Look for a variety of services. Make sure that any agency you choose will offer multiple counseling options, not just debt management plans or loan consolidation. The more options an agency offers, the more likely they can help you find the best option.

Check out all costs. Find out what each agency charges to set up your service and for a monthly fee. Remember to ask if fees are voluntary and if they offer a sliding scale for those in dire circumstances. Get a written quote before signing any contract.

Non-profit status does not guarantee quality. Non-profit status does not ensure reasonable fees. Even though most credit counseling agencies are non-profit, that doesn’t mean that they don’t take advantage of consumers.

Demand good customer service. Ask about how the employees are trained. Have they been properly certified as credit counselors? Does the agency provide assistance after you enroll, such as one-on-one counseling? Any agency worth using will not pressure you into any program.

Ask about privacy. Ensure that the agency does not sell or distribute your information without permission. No reputable agency will sell your financial information.

Find out about employee compensation. There is nothing wrong with asking employees directly if they get commissions if they sign you up for a consolidation loan or debt management plan. Go elsewhere if they say yes.

Get the specifics on credit concessions. Find out if the agency deals with all of your unsecured creditors, not just those the agency has an agreement with. Get the numbers - exactly how much lower will your monthly credit card balance be and how long will it take to pay off your debt.

Keep an eye on the agency after you sign up. Keep paying your bills until any repayment plan has been approved by your creditors. Make sure that the proposed payment schedule lets your debts be paid prior to their monthly due dates. Call your creditors the first month to verify they have been paid on time by the credit counseling agency.

How will credit counseling affect your credit report. Your creditors may disclose to credit reporting agencies (Equifax, TransUnion, Experian) whether or not you are participating in a debt management plan; however, this doesn’t necessarily have a negative effect on your future creditworthiness. However, new creditors may consider your participation as a negative factor if you apply for credit after you start the plan. It should be noted that your credit has already been negatively affected if you have reached the point of needing credit counseling.

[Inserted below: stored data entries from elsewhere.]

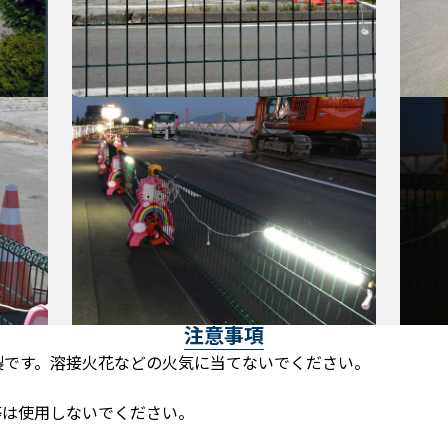
注意事項
製です。溶接火花などの火気に当てないでください。
等は使用しないでください。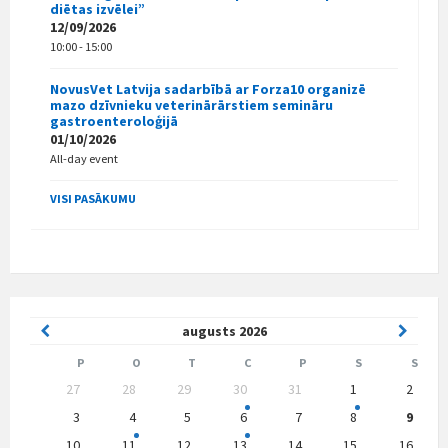
diētas izvēlei”
12/09/2026
10:00 - 15:00
NovusVet Latvija sadarbībā ar Forza10 organizē
mazo dzīvnieku veterinārārstiem semināru
gastroenteroloģijā
01/10/2026
All-day event
VISI PASĀKUMU
Previous
Next
augusts
2026
Month
Month
P
O
T
C
P
S
S
Skip
27
28
29
30
31
1
2
calendar
days
3
4
5
6
7
8
9
10
11
12
13
14
15
16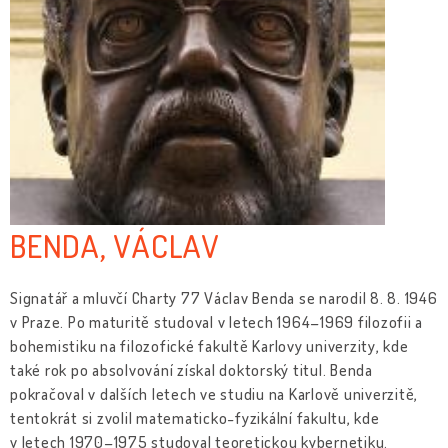
BENDA, VÁCLAV
Signatář a mluvčí Charty 77 Václav Benda se narodil 8. 8. 1946
v Praze. Po maturitě studoval v letech 1964–1969 filozofii a
bohemistiku na filozofické fakultě Karlovy univerzity, kde
také rok po absolvování získal doktorský titul. Benda
pokračoval v dalších letech ve studiu na Karlově univerzitě,
tentokrát si zvolil matematicko-fyzikální fakultu, kde
v letech 1970–1975 studoval teoretickou kybernetiku.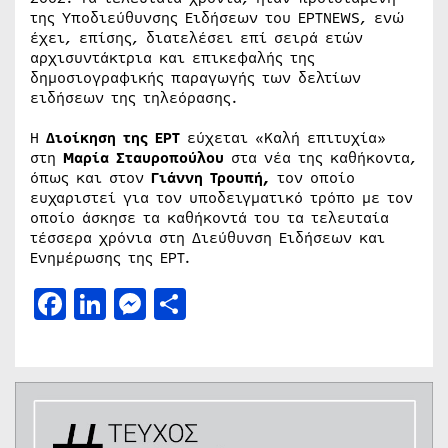
της Υποδιεύθυνσης Ειδήσεων του EΡTNEWS, ενώ
έχει, επίσης, διατελέσει επί σειρά ετών
αρχισυντάκτρια και επικεφαλής της
δημοσιογραφικής παραγωγής των δελτίων
ειδήσεων της τηλεόρασης.
Η
Διοίκηση της ΕΡΤ
εύχεται «Καλή επιτυχία»
στη
Μαρία Σταυροπούλου
στα νέα της καθήκοντα,
όπως και στον
Γιάννη Τρουπή,
τον οποίο
ευχαριστεί για τον υποδειγματικό τρόπο με τον
οποίο άσκησε τα καθήκοντά του τα τελευταία
τέσσερα χρόνια στη Διεύθυνση Ειδήσεων και
Ενημέρωσης της ΕΡΤ.
Facebook
LinkedIn
Messenger
Μοιραστείτε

If you hope to avoid being taken advantage of, do your research, keep track of your payments, and figure out what you can do on your own before reaching out to a credit counseling organization.


While there are most definitely reputable agencies out there with only your best interests in mind, there are also agencies that have hidden fees and are only interested in getting your business so they can make money. Take the steps outlined to find a reputable agency and truly get your debt under control.